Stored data
□ □ □ □

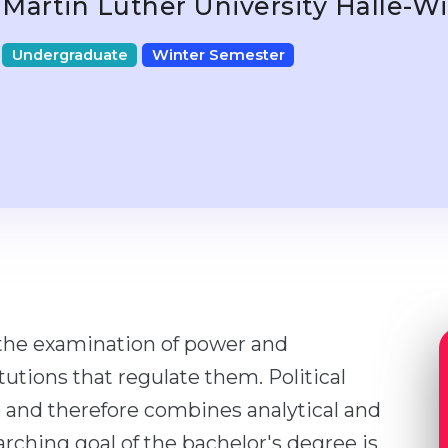
Martin Luther University Halle-
Undergraduate
Winter Semester
s the examination of power and
utions that regulate them. Political
 and therefore combines analytical and
rching goal of the bachelor's degree is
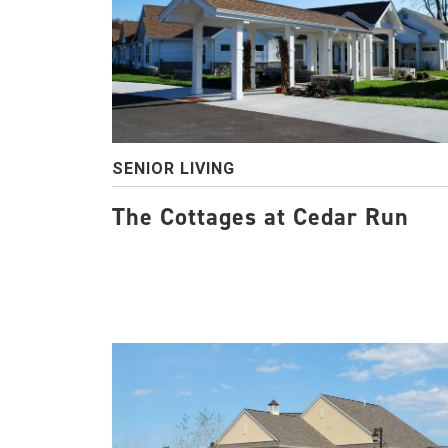
SENIOR LIVING
The Cottages at Cedar Run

□ □ □ □

[AIM OF THE TASK] Transcribe, without alteration, each line from the one with "rching goal of the bachelor's degree is" through the last line of the data; no pictures belong in the copy.

[ANSWER SPACE]
rching goal of the bachelor's degree is
SENIOR LIVING
The Cottages at Cedar Run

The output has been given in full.